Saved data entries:
[Start of Attachment]
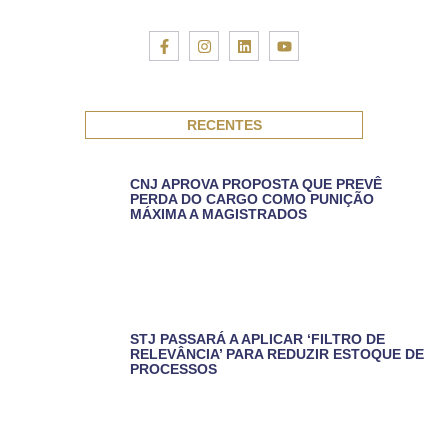
RECENTES
CNJ APROVA PROPOSTA QUE PREVÊ
PERDA DO CARGO COMO PUNIÇÃO
MÁXIMA A MAGISTRADOS
STJ PASSARÁ A APLICAR ‘FILTRO DE
RELEVÂNCIA’ PARA REDUZIR ESTOQUE DE
PROCESSOS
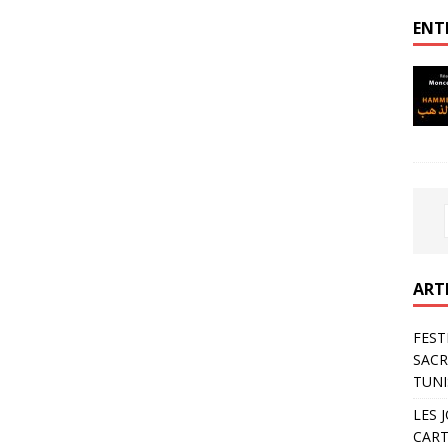
ENT
ART
FEST
SACR
TUNI
LES 
CART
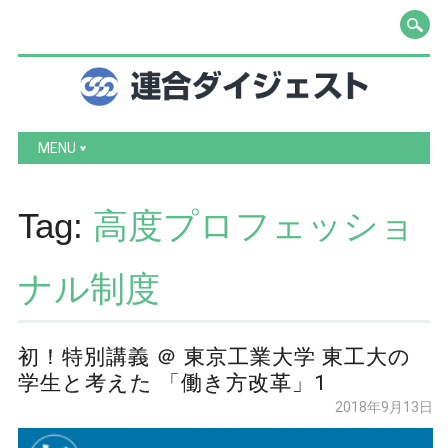
Main menu
Skip to content
MENU
Tag:
高度プロフェッショ
ナル制度
初！特別講義 ＠ 東京工業大学 東工大の
学生と考えた 「働き方改革」1
2018年9月13日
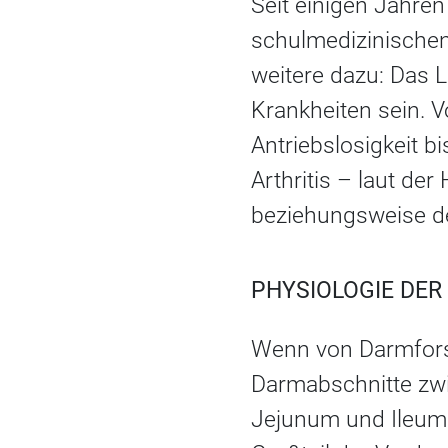
Seit einigen Jahren
schulmedizinischen
weitere dazu: Das 
Krankheiten sein. 
Antriebslosigkeit b
Arthritis – laut de
beziehungsweise de
PHYSIOLOGIE DE
Wenn von Darmforsc
Darmabschnitte z
Jejunum und Ileum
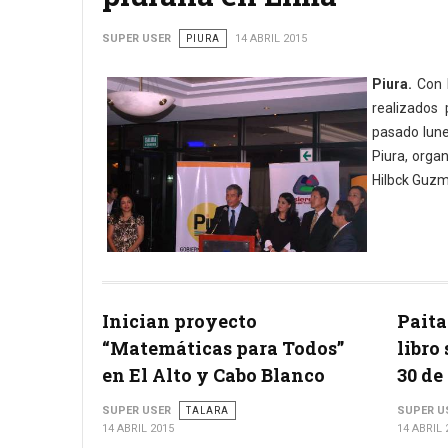
SUPER USER
PIURA
14 ABRIL 2015
Piura.
Con l
realizados
pasado lunes
Piura, orga
Hilbck Guzmá
Inician proyecto
Paita
“Matemáticas para Todos”
libro 
en El Alto y Cabo Blanco
30 de 
SUPER USER
TALARA
SUPER U
14 ABRIL 2015
14 ABRIL 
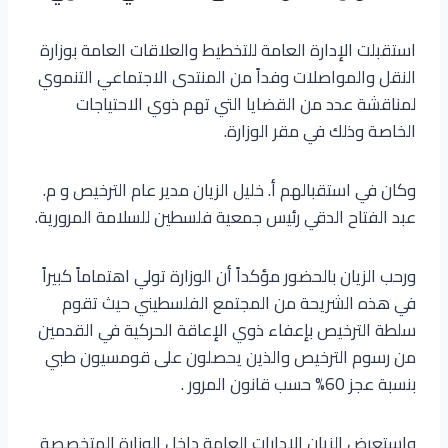
استقبلت الإدارة العامة للتخطيط والعلاقات العامة بوزارة
النقل والمواصلات وفداً من المنتدى الاجتماعي التنموي
لمناقشة عدد من القضايا التي تهم ذوي الاحتياجات
الخاصة وذلك في مقر الوزارة.
وكان في استقبالهم أ. خليل الزيان مدير عام الترخيص و م.
عبد الفتاح الدقي رئيس جمعية فلسطين للسلامة المرورية.
ورحب الزيان بالحضور مؤكداً أن الوزارة تولي اهتماماً كبيراً
في هذه الشريحة من المجتمع الفلسطيني حيث تقوم
سلطة الترخيص بإعفاء ذوي الإعاقة الحركية في القدمين
من رسوم الترخيص والذين يحصلون على قومسيون طبي
بنسبة عجز 60% حسب قانون المرور .
واستعرض الزيان الإدارات العامة داخل الوزارة المتخصصة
[End of Attachment]
> **Task brief**: Pull every line containing "العامة" from the data.

> **Exercise answer**:
استقبلت الإدارة العامة للتخطيط والعلاقات العامة بوزارة
واستعرض الزيان الإدارات العامة داخل الوزارة المتخصصة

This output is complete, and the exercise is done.